L’origine de cette coutume et de ces danses remonte aux temps animistes et fétichistes antérieurs à l’Islam. Les hommes étaient alors soumis aux esprits qui pouvaient prendre le contrôle d’un individu malgré lui, de façon aussi soudaine qu’imprévisible.

Dans le cas présent, suite à une rencontre avec un diable transformé en lion, ou avec un lion particulièrement fier et féroce, un homme pouvait, choqué par une rencontre aussi imposante, être possédé à son tour. Cela n’était pas sans conséquence et une cérémonie de désenvoutement était alors indispensable pour permettre à l’homme de réintégrer la communauté humaine.

Simb, the Lions of Senegal, part 1.

Car c’est de possession dont il s’agit et, en tout cas à l’origine, le jeu du Faux-Lion était une véritable cérémonie de désenvoutement. Le nom de Simb viendrait d’ailleurs du mot simboo, nom donné à un lion particulièrement puissant en son temps.

Face à un animal de cette importance, l’homme peut s’en sortir par des « jat » en « l’hypnotisant par des formules magiques ».

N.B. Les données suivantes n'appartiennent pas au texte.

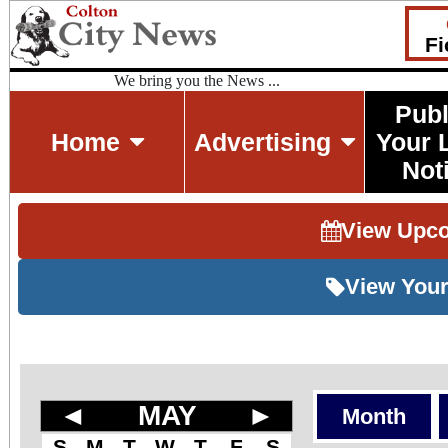
Fi
We bring you the News ...
Publ
Home
Advertising
Your 
Not
View Upc
View Your
◄
MAY
►
Month
S
M
T
W
T
F
S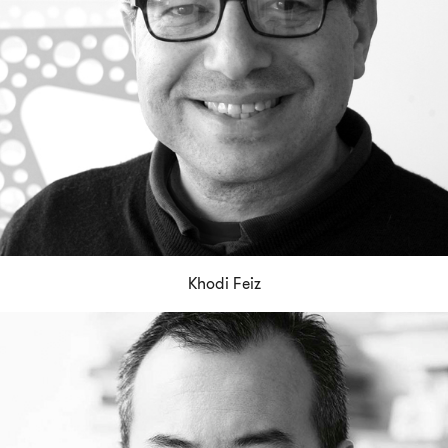
Khodi Feiz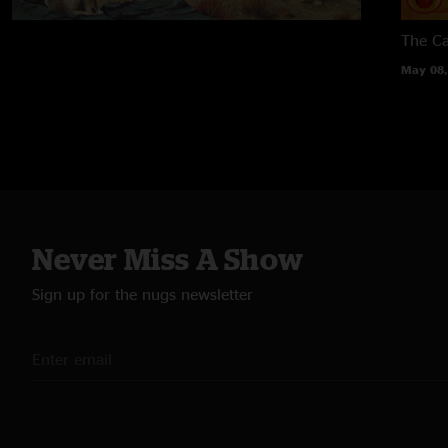
The Ca
May 08,
Never Miss A Show
Sign up for the nugs newsletter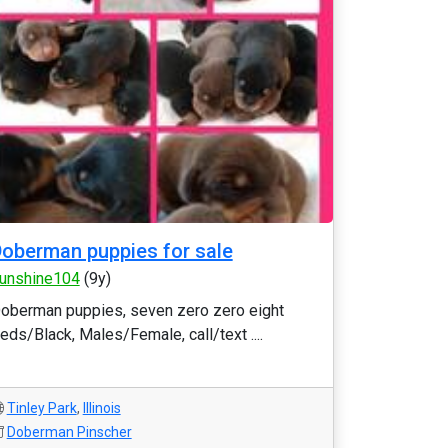
oberman puppies for sale
unshine104
(9y)
oberman puppies, seven zero zero eight
eds/Black, Males/Female, call/text ....
Tinley Park
,
Illinois
Doberman Pinscher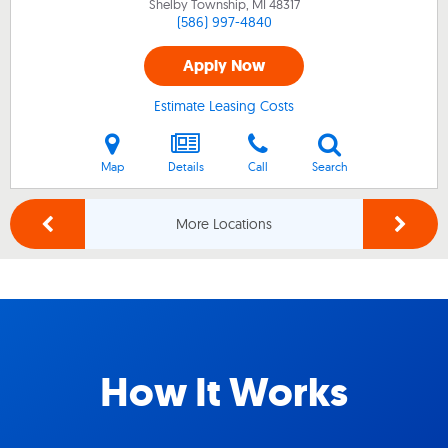
Shelby Township, MI
48317
(586) 997-4840
Apply Now
Estimate Leasing Costs
Map
Details
Call
Search
More Locations
How It Works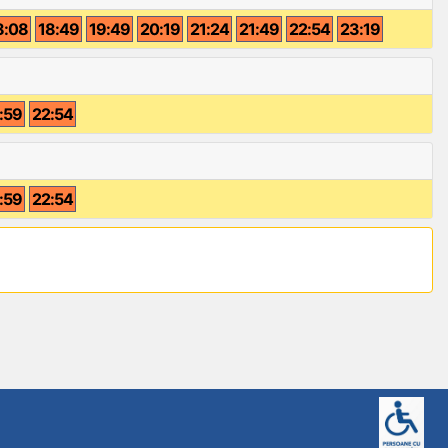
8:08
18:49
19:49
20:19
21:24
21:49
22:54
23:19
:59
22:54
:59
22:54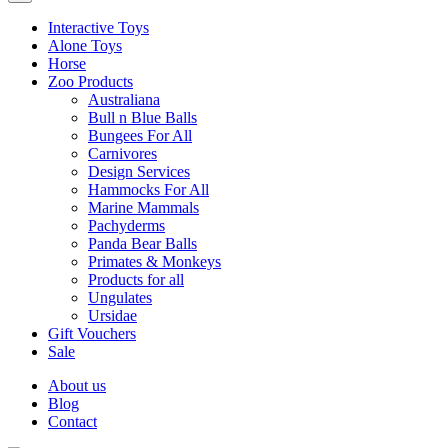
Interactive Toys
Alone Toys
Horse
Zoo Products
Australiana
Bull n Blue Balls
Bungees For All
Carnivores
Design Services
Hammocks For All
Marine Mammals
Pachyderms
Panda Bear Balls
Primates & Monkeys
Products for all
Ungulates
Ursidae
Gift Vouchers
Sale
About us
Blog
Contact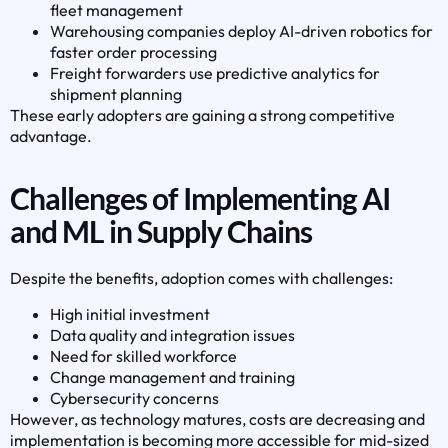
fleet management
Warehousing companies deploy AI-driven robotics for
faster order processing
Freight forwarders use predictive analytics for
shipment planning
These early adopters are gaining a strong competitive
advantage.
Challenges of Implementing AI
and ML in Supply Chains
Despite the benefits, adoption comes with challenges:
High initial investment
Data quality and integration issues
Need for skilled workforce
Change management and training
Cybersecurity concerns
However, as technology matures, costs are decreasing and
implementation is becoming more accessible for mid-sized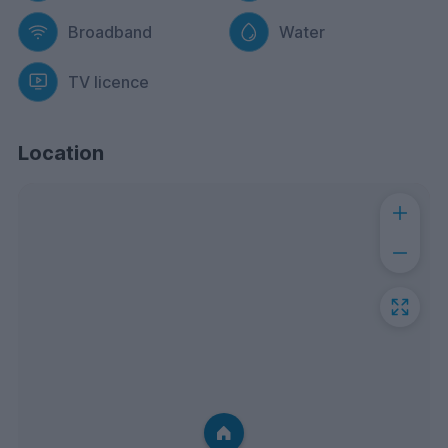
Broadband
Water
TV licence
Location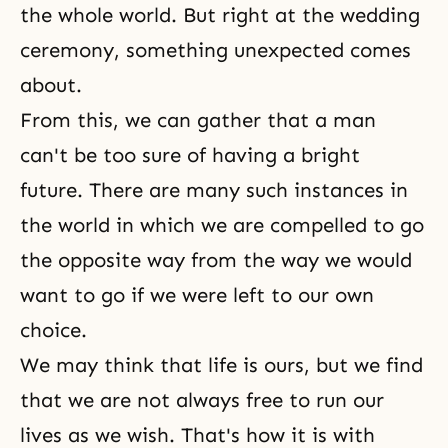
the whole world. But right at the wedding
ceremony, something unexpected comes
about.
From this, we can gather that a man
can't be too sure of having a bright
future. There are many such instances in
the world in which we are compelled to go
the opposite way from the way we would
want to go if we were left to our own
choice.
We may think that life is ours, but we find
that we are not always free to run our
lives as we wish. That's how it is with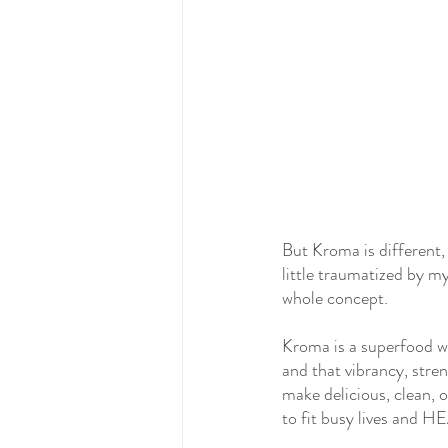
But Kroma is different, 
little traumatized by my
whole concept.
Kroma is a superfood w
and that vibrancy, stren
make delicious, clean, 
to fit busy lives and H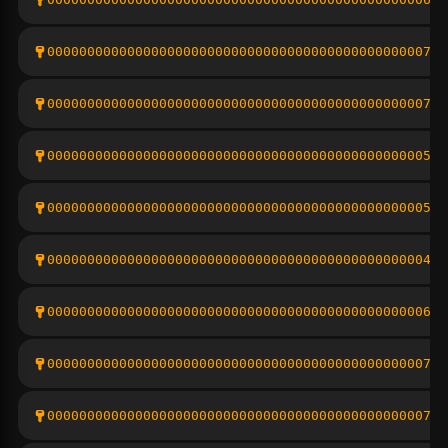
000000000000000000000000000000000000000000000007bd
000000000000000000000000000000000000000000000007eb
00000000000000000000000000000000000000000000000567
0000000000000000000000000000000000000000000000058d
00000000000000000000000000000000000000000000000474
00000000000000000000000000000000000000000000000678
000000000000000000000000000000000000000000000007f3
00000000000000000000000000000000000000000000000776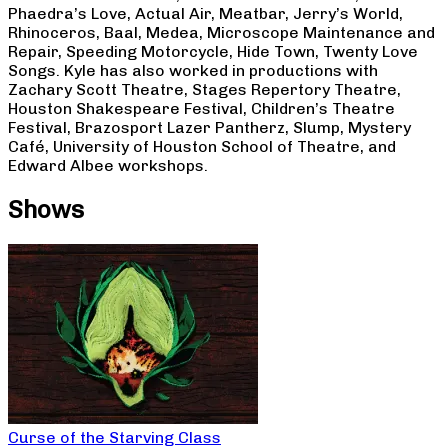
Phaedra’s Love, Actual Air, Meatbar, Jerry’s World,
Rhinoceros, Baal, Medea, Microscope Maintenance and
Repair, Speeding Motorcycle, Hide Town, Twenty Love
Songs. Kyle has also worked in productions with
Zachary Scott Theatre, Stages Repertory Theatre,
Houston Shakespeare Festival, Children’s Theatre
Festival, Brazosport Lazer Pantherz, Slump, Mystery
Café, University of Houston School of Theatre, and
Edward Albee workshops.
Shows
Curse of the Starving Class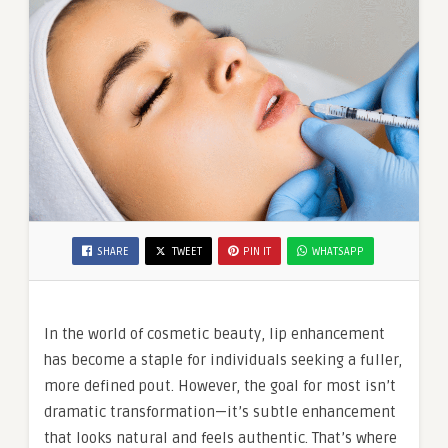
SHARE
TWEET
PIN IT
WHATSAPP
In the world of cosmetic beauty, lip enhancement
has become a staple for individuals seeking a fuller,
more defined pout. However, the goal for most isn’t
dramatic transformation—it’s subtle enhancement
that looks natural and feels authentic. That’s where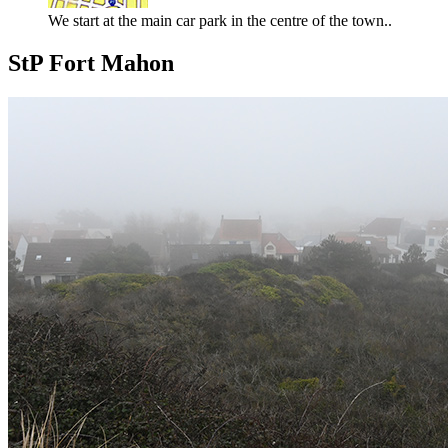
We start at the main car park in the centre of the town..
StP Fort Mahon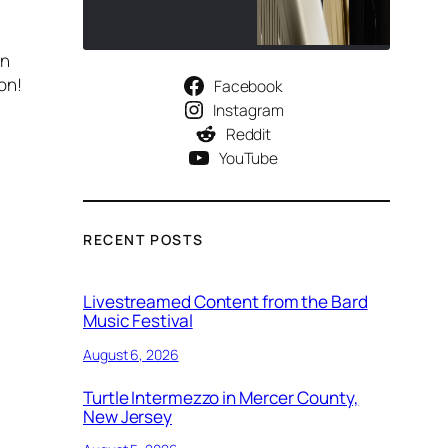
on
on!
Facebook
Instagram
Reddit
YouTube
RECENT POSTS
Livestreamed Content from the Bard
Music Festival
August 6, 2026
Turtle Intermezzo in Mercer County,
New Jersey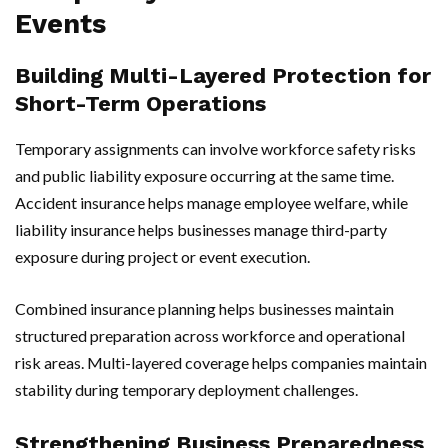
Events
Building Multi-Layered Protection for
Short-Term Operations
Temporary assignments can involve workforce safety risks
and public liability exposure occurring at the same time.
Accident insurance helps manage employee welfare, while
liability insurance helps businesses manage third-party
exposure during project or event execution.
Combined insurance planning helps businesses maintain
structured preparation across workforce and operational
risk areas. Multi-layered coverage helps companies maintain
stability during temporary deployment challenges.
Strengthening Business Preparedness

Depuis les années quarante, ces cérémonies se sont théâtralisées devenant un vrai spectacle de rue, codifié, avec vente de billets à l’entrée et gare à celui qui resquillerait… les lions pourraient s’emparer de lui et lui faire subir quelques avanies.

Les Faux-Lions se maquillent soigneusement, et, au fur et à mesure de leur transformation, « changent de peau » en se laissant posséder par l’esprit de l’animal. Une fois métamorphosés, avec ses assistants (comme, par exemple, deux Hommes-Lions, deux Hommes-panthères et deux Hommes-Femmes), ils pénètrent enfin dans l’arène aménagée pour le spectacle. Les danses sont vives, endiablées, les tam-tam insistants et le Faux-Lion et ses acolytes font l’admiration des foules pour leurs talents de danseur.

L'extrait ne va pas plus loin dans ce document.